==== Provided entries

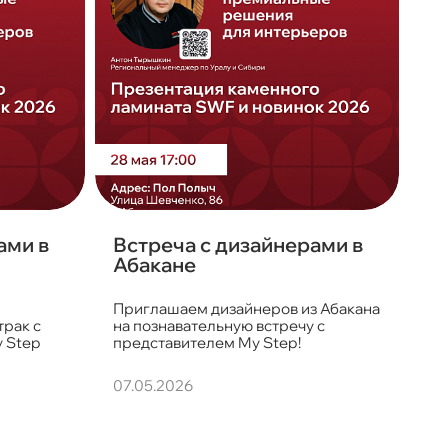
ами в
Встреча с дизайнерами в
Абакане
Приглашаем дизайнеров из Абакана
трак с
на познавательную встречу с
 Step
представителем My Step!
07.05.2026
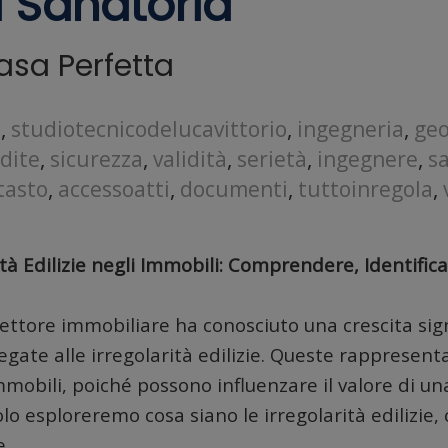
 Sanatoria
Casa Perfetta
o
,
studiotecnicodelucavittorio
,
ingegneria
,
ge
dite
,
sicurezza
,
validità
,
serietà
,
ingegnere
,
s
tasto
,
accessoatti
,
documenti
,
tuttoinregola
,
tà Edilizie negli Immobili: Comprendere, Identifica
l settore immobiliare ha conosciuto una crescita sig
gate alle irregolarità edilizie. Queste rappresenta
immobili, poiché possono influenzare il valore di u
lo esploreremo cosa siano le irregolarità edilizie, 
e.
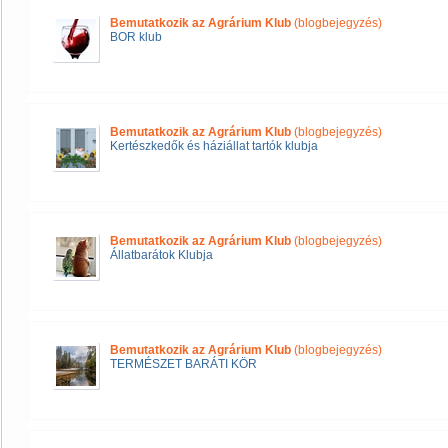
Bemutatkozik az Agrárium Klub
(blogbejegyzés)
BOR klub
Bemutatkozik az Agrárium Klub
(blogbejegyzés)
Kertészkedők és háziállat tartók klubja
Bemutatkozik az Agrárium Klub
(blogbejegyzés)
Állatbarátok Klubja
Bemutatkozik az Agrárium Klub
(blogbejegyzés)
TERMÉSZET BARÁTI KÖR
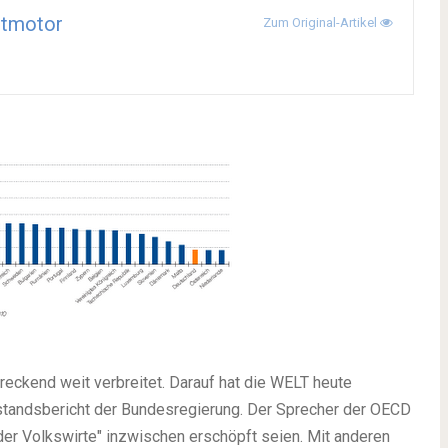
ntmotor
Zum Original-Artikel
reckend weit verbreitet. Darauf hat die WELT heute
standsbericht der Bundesregierung. Der Sprecher der OECD
er Volkswirte" inzwischen erschöpft seien. Mit anderen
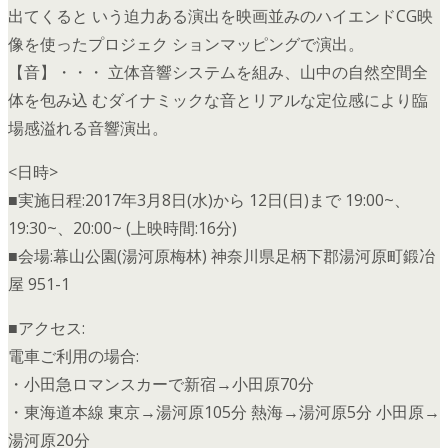
出てくると いう迫力ある演出を映画並みのハイエンドCG映
像を使ったプロジェク ションマッピングで演出。
【音】・・・ 立体音響システムを組み、山中の自然空間全
体を包み込 むダイナミックな音とリアルな定位感により臨
場感溢れる音響演出。
<日時>
■実施日程:2017年3月8日(水)から 12日(日)まで 19:00~、
19:30~、20:00~ (上映時間:16分)
■会場:幕山公園(湯河原梅林) 神奈川県足柄下郡湯河原町鍛冶
屋 951-1
■アクセス:
電車ご利用の場合:
・小田急ロマンスカーで新宿→小田原70分
・東海道本線 東京→湯河原105分 熱海→湯河原5分 小田原→
湯河原20分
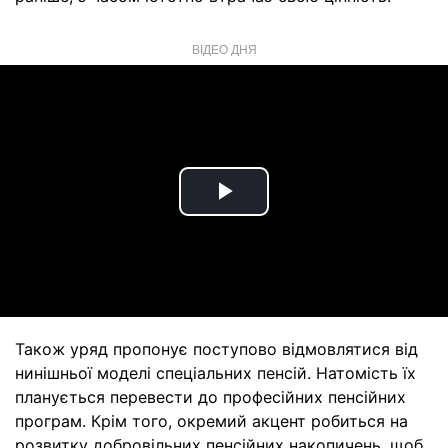
ВІДЕО ДНЯ
Play
Video
Також уряд пропонує поступово відмовлятися від
нинішньої моделі спеціальних пенсій. Натомість їх
планується перевести до професійних пенсійних
програм. Крім того, окремий акцент робиться на
розвитку добровільних пенсійних накопичень, щоб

========

§ **Exercise requirements**: Output the data above exactly, excluding images.

§ **Task response**:
ами в
Встреча с дизайнерами в
Абакане
Приглашаем дизайнеров из Абакана
трак с
на познавательную встречу с
 Step
представителем My Step!
07.05.2026
 Sanatoria
Casa Perfetta
o
,
studiotecnicodelucavittorio
,
ingegneria
,
ge
dite
,
sicurezza
,
validità
,
serietà
,
ingegnere
,
s
tasto
,
accessoatti
,
documenti
,
tuttoinregola
,
tà Edilizie negli Immobili: Comprendere, Identifica
l settore immobiliare ha conosciuto una crescita sig
gate alle irregolarità edilizie. Queste rappresenta
immobili, poiché possono influenzare il valore di u
lo esploreremo cosa siano le irregolarità edilizie, 
e.
Bemutatkozik az Agrárium Klub
(blogbejegyzés)
BOR klub
Bemutatkozik az Agrárium Klub
(blogbejegyzés)
Kertészkedők és háziállat tartók klubja
Bemutatkozik az Agrárium Klub
(blogbejegyzés)
Állatbarátok Klubja
Bemutatkozik az Agrárium Klub
(blogbejegyzés)
TERMÉSZET BARÁTI KÖR
ntmotor
Zum Original-Artikel
reckend weit verbreitet. Darauf hat die WELT heute
standsbericht der Bundesregierung. Der Sprecher der OECD
er Volkswirte" inzwischen erschöpft seien. Mit anderen
出てくると いう迫力ある演出を映画並みのハイエンドCG映
像を使ったプロジェク ションマッピングで演出。
【音】・・・ 立体音響システムを組み、山中の自然空間全
体を包み込 むダイナミックな音とリアルな定位感により臨
場感溢れる音響演出。
<日時>
■実施日程:2017年3月8日(水)から 12日(日)まで 19:00~、
19:30~、20:00~ (上映時間:16分)
■会場:幕山公園(湯河原梅林) 神奈川県足柄下郡湯河原町鍛冶
屋 951-1
■アクセス:
電車ご利用の場合:
・小田急ロマンスカーで新宿→小田原70分
・東海道本線 東京→湯河原105分 熱海→湯河原5分 小田原→
湯河原20分
ВІДЕО ДНЯ
Play
Video
Також уряд пропонує поступово відмовлятися від
нинішньої моделі спеціальних пенсій. Натомість їх
планується перевести до професійних пенсійних
програм. Крім того, окремий акцент робиться на
розвитку добровільних пенсійних накопичень, щоб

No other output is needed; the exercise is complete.